Les propos du Premier ministre Manuel Valls sur le port du voile à l’université n’a vraisemblablement pas plu aux étudiants de Sciences Po Paris. Ils ont décidé de protester en lançant, mercredi 20 avril, le « Hijab Day ». Qu’est-ce que c’est ? C’est une journée durant laquelle les étudiants de l’institut d’études politiques (IEP) parisien encouragent les autres étudiants à « se couvrir les cheveux d’un voile le temps d’une journée ». Une idée qui n’est pas nouvelle car une initiative mondiale, le « World Hijab Day », avait eu lieu le 1er février 2016. L’objectif est donc simple, arrêter de faire des amalgames douteux sur les étudiantes qui portent le voile: « il y a autant de voiles que de femmes. C’est la personne qui le porte qui donne une signification à son vêtement, et elle est la seule légitime à le faire », expliquent les organisateurs sur la page Facebook de l’événement.

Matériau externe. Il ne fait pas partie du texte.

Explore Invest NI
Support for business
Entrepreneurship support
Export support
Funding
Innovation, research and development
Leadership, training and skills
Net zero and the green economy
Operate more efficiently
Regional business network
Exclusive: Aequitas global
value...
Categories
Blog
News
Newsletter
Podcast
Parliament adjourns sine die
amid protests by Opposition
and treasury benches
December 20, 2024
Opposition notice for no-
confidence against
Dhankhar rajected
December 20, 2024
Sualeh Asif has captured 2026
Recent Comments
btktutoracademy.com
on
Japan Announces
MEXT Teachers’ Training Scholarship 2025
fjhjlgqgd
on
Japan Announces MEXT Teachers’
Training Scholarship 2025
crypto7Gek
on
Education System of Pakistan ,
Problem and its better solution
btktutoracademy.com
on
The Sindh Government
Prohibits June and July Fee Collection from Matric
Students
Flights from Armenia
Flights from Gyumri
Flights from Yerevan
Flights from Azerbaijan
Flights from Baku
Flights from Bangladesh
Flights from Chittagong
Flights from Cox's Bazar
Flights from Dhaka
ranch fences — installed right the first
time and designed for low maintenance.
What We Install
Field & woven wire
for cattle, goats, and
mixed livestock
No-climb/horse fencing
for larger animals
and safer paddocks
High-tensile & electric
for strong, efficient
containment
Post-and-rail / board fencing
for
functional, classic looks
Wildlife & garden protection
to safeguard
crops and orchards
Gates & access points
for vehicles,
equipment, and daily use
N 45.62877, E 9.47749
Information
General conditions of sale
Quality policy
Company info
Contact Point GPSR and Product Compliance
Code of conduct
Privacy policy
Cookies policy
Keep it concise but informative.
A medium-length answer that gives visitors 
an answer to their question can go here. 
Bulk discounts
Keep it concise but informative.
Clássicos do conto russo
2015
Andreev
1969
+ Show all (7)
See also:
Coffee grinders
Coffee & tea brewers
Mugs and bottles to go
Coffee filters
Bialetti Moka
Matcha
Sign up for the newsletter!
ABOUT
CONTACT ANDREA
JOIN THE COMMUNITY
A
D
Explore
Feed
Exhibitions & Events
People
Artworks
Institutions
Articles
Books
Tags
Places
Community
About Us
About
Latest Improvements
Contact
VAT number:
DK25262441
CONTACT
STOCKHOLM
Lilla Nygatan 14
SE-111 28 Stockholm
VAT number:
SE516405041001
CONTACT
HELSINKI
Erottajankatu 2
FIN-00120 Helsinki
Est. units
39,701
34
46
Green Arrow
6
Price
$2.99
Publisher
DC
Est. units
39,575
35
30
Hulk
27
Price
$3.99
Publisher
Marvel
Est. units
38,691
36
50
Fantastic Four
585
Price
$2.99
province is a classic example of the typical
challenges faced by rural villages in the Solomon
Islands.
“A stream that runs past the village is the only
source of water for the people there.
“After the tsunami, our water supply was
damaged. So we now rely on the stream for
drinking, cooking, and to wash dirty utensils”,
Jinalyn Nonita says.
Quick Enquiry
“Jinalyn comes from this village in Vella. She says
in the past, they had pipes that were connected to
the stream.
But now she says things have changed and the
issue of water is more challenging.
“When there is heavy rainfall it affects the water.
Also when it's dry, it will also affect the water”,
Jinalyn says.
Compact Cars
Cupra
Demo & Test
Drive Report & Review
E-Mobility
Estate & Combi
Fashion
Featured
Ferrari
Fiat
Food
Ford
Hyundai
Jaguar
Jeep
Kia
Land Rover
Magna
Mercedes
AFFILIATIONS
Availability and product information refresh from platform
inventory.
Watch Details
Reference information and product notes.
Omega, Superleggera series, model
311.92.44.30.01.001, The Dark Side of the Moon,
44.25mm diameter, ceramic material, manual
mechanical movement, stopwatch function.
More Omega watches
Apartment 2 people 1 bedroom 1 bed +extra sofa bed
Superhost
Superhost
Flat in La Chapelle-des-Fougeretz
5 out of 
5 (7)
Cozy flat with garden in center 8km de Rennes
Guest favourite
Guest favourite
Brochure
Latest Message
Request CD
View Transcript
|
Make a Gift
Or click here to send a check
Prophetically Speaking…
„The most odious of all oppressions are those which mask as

Démystifier le Hijab pour mieux le comprendre

Le second objectif, plus complexe, est de faire comprendre les discriminations dont sont victimes les femmes portant le voile habituellement. Le message de ces étudiants sur le port du Hijab explique qu’ils souhaitent « montrer que nous disposons de nos corps comme nous l’entendons, nous vêtissons comme nous l’entendons ». Pour le moment, les organisateurs de l’événement se considère comme « humaniste, féministe, anti-raciste, anti-paternaliste ». Ils accueilleront les autre étudiants de Sciences Po Paris dans le hall de l’immeuble « avec nos plus jolis foulards et pashmina pour des petits tuto et une assistance manuelle ».

L’événement fait réagir sur internet

Bien évidemment, le port du Hijab à l’université fait débat suite aux déclarations de Manuel Valls qui souhaite voir une loi interdisant son utilisation dans les établissements de l’enseignement supérieur. Mais interdire le port de l’Hijab à l’université revient à une violation des droits: « le voile est une atteinte à la liberté, qu’on le permette et le tolère est une chose, qu’on le mette en exergue en parlant de droit en est une autre », explique une internaute qui réagit sur les réseaux sociaux, relevé par le Figaro, ajoutant que « vous n’oeuvrez pas pour la liberté de la femme, mais pour un retour en arrière ». Ce à quoi une autre internaute explique que « les femmes se battent pour avoir le choix et pour qu’on arrête de leur confisquer la parole! ». Pour le moment, une centaine de participants ont été recensés dans les murs de l’institution.